Kontrolowany przez Romana Karkosika chemiczno-metalurgiczny holding otrzymał zgodę włoskiego resortu rozwoju gospodarczego na zakup centrali Maflow w tym kraju oraz spółek zależnych w Chinach, Japonii i Brazylii. Przed miesiącem Boryszew złożył zwycięską ofertę na zakup przedsiębiorstw produkcyjnych zlokalizowanych w Polsce – ma za nie zapłacić 70 mln złotych.
Z Małgorzatą Iwanejko, prezes Boryszewa, nie udało się nam skontaktować.– Zakończenie transakcji nastąpi w najbliższych tygodniach – mówi Michał Kujawski z biura prasowego Boryszewa. Wkrótce potem holding będzie mógł rozpocząć konsolidację wyników Maflow. W ubiegłym roku nabyte przez Boryszew zakłady koncernu wypracowały ponad 800 mln zł przychodów, z czego połowa przypadła na fabryki w naszym kraju. Wiadomo też, że po pięciu miesiącach tego roku Maflow Poland miał 15 mln zł zysku netto. Zagraniczne spółki są na minusie, jednak szczegółów Boryszew nie ujawnia.
Maflow produkuje głównie gumowe przewody dla przemysłu motoryzacyjnego. Włoska centrala zajmuje się projektowaniem układów i technologii ich wytwarzania oraz dostawami gumy, a największe zakłady produkcyjne znajdują się w Polsce. Jak zapewnia Kujawski, grupa wymaga niewielkich inwestycji, ponieważ dokonali ich poprzedni właściciele. Maflow musiał ogłosić upadłość, bo budował światową grupę zbyt szybko, korzystając z kredytów. Koszty obsługi wysokiego zadłużenia zachwiały płynnością Maflow i nie pozwoliły przetrwać ostatniego kryzysu w branży motoryzacyjnej.
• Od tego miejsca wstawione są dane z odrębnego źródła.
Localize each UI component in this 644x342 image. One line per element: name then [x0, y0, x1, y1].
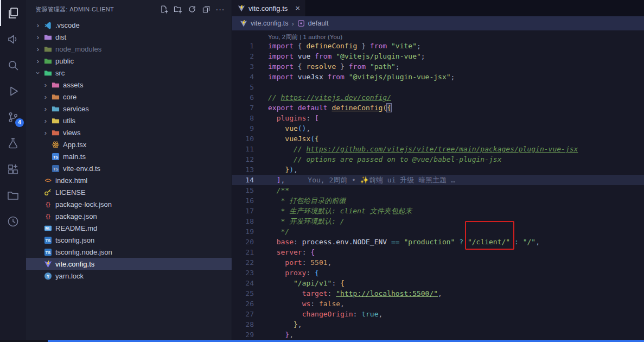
line-number[interactable]: 25	[232, 288, 254, 299]
chevron-collapsed-icon[interactable]: ›	[41, 117, 50, 125]
tree-item-views[interactable]: ›views	[26, 126, 232, 138]
line-number[interactable]: 14	[232, 175, 254, 185]
code-line-4[interactable]: 4import vueJsx from "@vitejs/plugin-vue-…	[232, 72, 644, 82]
line-number[interactable]: 27	[232, 309, 254, 319]
chevron-collapsed-icon[interactable]: ›	[41, 81, 50, 89]
breadcrumb-symbol[interactable]: default	[308, 20, 329, 27]
collapse-all-button[interactable]	[200, 3, 212, 15]
tree-item-public[interactable]: ›public	[26, 55, 232, 67]
code-line-21[interactable]: 21 server: {	[232, 247, 644, 257]
codelens-annotation[interactable]: You, 2周前 | 1 author (You)	[268, 30, 342, 41]
code-line-19[interactable]: 19 */	[232, 226, 644, 237]
line-number[interactable]: 12	[232, 154, 254, 164]
tree-item-dist[interactable]: ›dist	[26, 31, 232, 43]
code-line-5[interactable]: 5	[232, 82, 644, 92]
code-line-12[interactable]: 12 // options are passed on to @vue/babe…	[232, 154, 644, 164]
tree-item-package-lock.json[interactable]: {}package-lock.json	[26, 198, 232, 210]
code-line-10[interactable]: 10 vueJsx({	[232, 134, 644, 144]
activity-item-search[interactable]	[0, 52, 26, 78]
activity-item-source-control[interactable]: 4	[0, 104, 26, 130]
chevron-expanded-icon[interactable]: ›	[34, 68, 42, 77]
code-line-28[interactable]: 28 },	[232, 319, 644, 330]
tree-item-App.tsx[interactable]: App.tsx	[26, 138, 232, 150]
code-line-7[interactable]: 7export default defineConfig({	[232, 103, 644, 113]
line-number[interactable]: 17	[232, 206, 254, 216]
code-line-18[interactable]: 18 * 开发环境默认: /	[232, 216, 644, 226]
chevron-collapsed-icon[interactable]: ›	[34, 33, 42, 41]
close-tab-icon[interactable]: ×	[295, 4, 300, 12]
line-number[interactable]: 16	[232, 195, 254, 206]
code-line-29[interactable]: 29 },	[232, 330, 644, 340]
tree-item-package.json[interactable]: {}package.json	[26, 210, 232, 222]
tree-item-README.md[interactable]: M↓README.md	[26, 222, 232, 234]
activity-item-file-manager[interactable]	[0, 182, 26, 208]
line-number[interactable]: 8	[232, 113, 254, 123]
line-number[interactable]: 19	[232, 226, 254, 237]
code-line-13[interactable]: 13 }),	[232, 164, 644, 175]
code-line-17[interactable]: 17 * 生产环境默认: client 文件夹包起来	[232, 206, 644, 216]
line-number[interactable]: 26	[232, 299, 254, 309]
chevron-collapsed-icon[interactable]: ›	[41, 93, 50, 101]
line-number[interactable]: 4	[232, 72, 254, 82]
tree-item-index.html[interactable]: <>index.html	[26, 174, 232, 186]
code-line-16[interactable]: 16 * 打包给目录的前缀	[232, 195, 644, 206]
code-line-22[interactable]: 22 port: 5501,	[232, 257, 644, 268]
code-line-6[interactable]: 6// https://vitejs.dev/config/	[232, 92, 644, 103]
chevron-collapsed-icon[interactable]: ›	[41, 105, 50, 113]
line-number[interactable]: 9	[232, 123, 254, 134]
line-number[interactable]: 7	[232, 103, 254, 113]
code-line-25[interactable]: 25 target: "http://localhost:5500/",	[232, 288, 644, 299]
tab-vite-config-ts[interactable]: vite.config.ts ×	[232, 0, 306, 16]
tree-item-services[interactable]: ›services	[26, 103, 232, 115]
line-number[interactable]: 10	[232, 134, 254, 144]
chevron-collapsed-icon[interactable]: ›	[34, 45, 42, 53]
tree-item-core[interactable]: ›core	[26, 91, 232, 103]
tree-item-utils[interactable]: ›utils	[26, 115, 232, 126]
line-number[interactable]: 2	[232, 51, 254, 61]
activity-item-run-debug[interactable]	[0, 78, 26, 104]
tree-item-vite-env.d.ts[interactable]: TSvite-env.d.ts	[26, 162, 232, 174]
more-button[interactable]: ···	[214, 3, 226, 15]
code-editor[interactable]: You, 2周前 | 1 author (You) 1import { defi…	[232, 30, 644, 340]
chevron-collapsed-icon[interactable]: ›	[41, 129, 50, 137]
code-line-1[interactable]: 1import { defineConfig } from "vite";	[232, 41, 644, 51]
breadcrumb-file[interactable]: vite.config.ts	[251, 20, 288, 27]
line-number[interactable]: 23	[232, 268, 254, 278]
line-number[interactable]: 20	[232, 237, 254, 247]
tree-item-tsconfig.node.json[interactable]: TStsconfig.node.json	[26, 246, 232, 258]
code-line-20[interactable]: 20 base: process.env.NODE_ENV == "produc…	[232, 237, 644, 247]
line-number[interactable]: 1	[232, 41, 254, 51]
refresh-button[interactable]	[186, 3, 198, 15]
activity-item-broadcast[interactable]	[0, 26, 26, 52]
tree-item-node_modules[interactable]: ›node_modules	[26, 43, 232, 55]
code-line-14[interactable]: 14 ],You, 2周前 • ✨前端 ui 升级 暗黑主题 …	[232, 175, 644, 185]
line-number[interactable]: 13	[232, 164, 254, 175]
line-number[interactable]: 22	[232, 257, 254, 268]
code-line-11[interactable]: 11 // https://github.com/vitejs/vite/tre…	[232, 144, 644, 154]
activity-item-testing[interactable]	[0, 130, 26, 156]
chevron-collapsed-icon[interactable]: ›	[34, 21, 42, 29]
line-number[interactable]: 29	[232, 330, 254, 340]
new-folder-button[interactable]	[172, 3, 184, 15]
code-line-24[interactable]: 24 "/api/v1": {	[232, 278, 644, 288]
tree-item-assets[interactable]: ›assets	[26, 79, 232, 91]
code-line-15[interactable]: 15 /**	[232, 185, 644, 195]
code-line-8[interactable]: 8 plugins: [	[232, 113, 644, 123]
code-line-9[interactable]: 9 vue(),	[232, 123, 644, 134]
code-line-2[interactable]: 2import vue from "@vitejs/plugin-vue";	[232, 51, 644, 61]
line-number[interactable]: 11	[232, 144, 254, 154]
tree-item-src[interactable]: ›src	[26, 67, 232, 79]
line-number[interactable]: 28	[232, 319, 254, 330]
line-number[interactable]: 5	[232, 82, 254, 92]
line-number[interactable]: 6	[232, 92, 254, 103]
code-line-3[interactable]: 3import { resolve } from "path";	[232, 61, 644, 72]
chevron-collapsed-icon[interactable]: ›	[34, 57, 42, 65]
tree-item-.vscode[interactable]: ›.vscode	[26, 19, 232, 31]
activity-item-extensions[interactable]	[0, 156, 26, 182]
tree-item-LICENSE[interactable]: LICENSE	[26, 186, 232, 198]
new-file-button[interactable]	[158, 3, 170, 15]
activity-item-explorer[interactable]	[0, 0, 26, 26]
line-number[interactable]: 15	[232, 185, 254, 195]
tree-item-tsconfig.json[interactable]: TStsconfig.json	[26, 234, 232, 246]
tree-item-main.ts[interactable]: TSmain.ts	[26, 150, 232, 162]
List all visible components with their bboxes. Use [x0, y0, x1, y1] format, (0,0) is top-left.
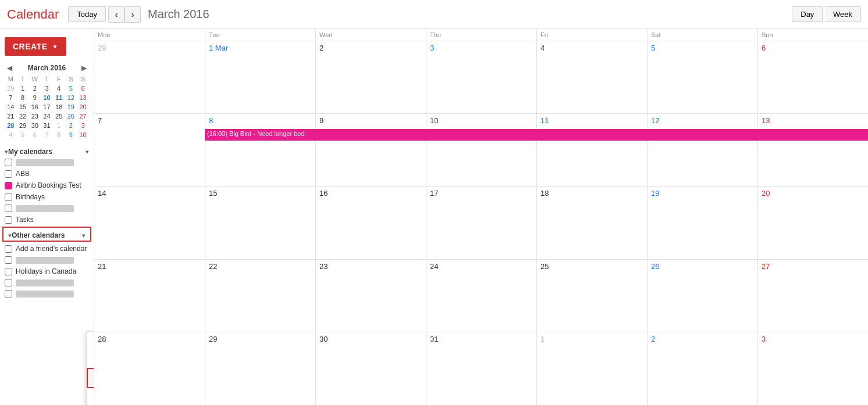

Związkowcy z włoskiej centrali zapowiedzieli protesty, ponieważ Boryszew planuje znaczącą redukcję zatrudnienia. Czy dla polskiej spółki to duże zagrożenie? – W naszej ofercie przyjętej przez Włochów zawarliśmy propozycję zatrudnienia określonej liczby osób. Z pewnością wywiążemy się z tej deklaracji – mówi jedynie Kujawski.Wczoraj akcje Boryszewa podrożały o 3,3 proc., do 2,17 zł.